How do we get to be who we are? We all have a story. I thought I knew mine…poor kid with a dysfunctional childhood made good, combat veteran, high tech CEO. Except that I accidentally discovered the shock of my life in 1995 (at age 49)…my genetics weren’t what I thought. “Dad” wasn’t biological. I was “misattributed” , a word totally unfamiliar to me. My birth certificate and DNA didn’t jive. And I learned an added shocker…2 to 4 percent of us (some experts believe that number is much higher) have joined this genealogical bewilderment club. How can that be? Not adopted or a product of an extra marital affair, I learned that, like me, over a million people were “semi-adopted” in a hush-hush process where parents were fully complicit…artificial insemination by an anonymous donor.

How a journey of self-discovery unearthed the scandalous evolution of artificial insemination

By his forties, Peter J. Boni was an accomplished CEO, with a specialty in navigating high-tech companies out of hot water. Just before his fiftieth birthday, Peter’s seventy-five-year-old mother unveiled a bombshell: His deceased father was not his biological father. Peter was conceived in 1945 via an anonymous sperm donor. The emotional upheaval upon learning that he was “misattributed” rekindled traumas long past and fueled his relentless research to find his genealogy. Over two decades, he gained an encyclopedic knowledge of the scientific, legal, and sociological history of reproductive technology as well as its practices, advances, and consequences. Through twenty-first century DNA analysis, Peter finally quenched his thirst for his origin.

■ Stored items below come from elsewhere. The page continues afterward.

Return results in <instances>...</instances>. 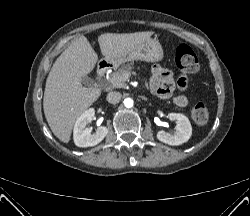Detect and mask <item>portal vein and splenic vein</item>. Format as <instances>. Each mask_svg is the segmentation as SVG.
Wrapping results in <instances>:
<instances>
[{
	"mask_svg": "<svg viewBox=\"0 0 250 216\" xmlns=\"http://www.w3.org/2000/svg\"><path fill=\"white\" fill-rule=\"evenodd\" d=\"M123 78H124V79H128V78H129V74H128V73H125V74L123 75Z\"/></svg>",
	"mask_w": 250,
	"mask_h": 216,
	"instance_id": "obj_1",
	"label": "portal vein and splenic vein"
}]
</instances>
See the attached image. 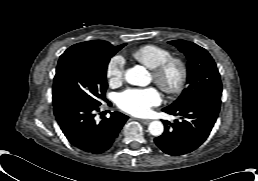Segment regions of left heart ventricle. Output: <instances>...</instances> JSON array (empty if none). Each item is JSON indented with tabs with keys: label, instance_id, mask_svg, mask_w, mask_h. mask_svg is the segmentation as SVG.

In Uprooted, Peter J. Boni intimately shares his personal odyssey and acquired expertise to spotlight the free market methods of gamete distribution that conceives dozens, sometimes hundreds, of unknowing half-siblings from a single donor. This thought-provoking book reveals the inner workings—and secrets—of the multibillion-dollar fertility industry, resulting in a richly detailed account of an ethical aspect of reproductive science that, until now, has not been so thoroughly explored.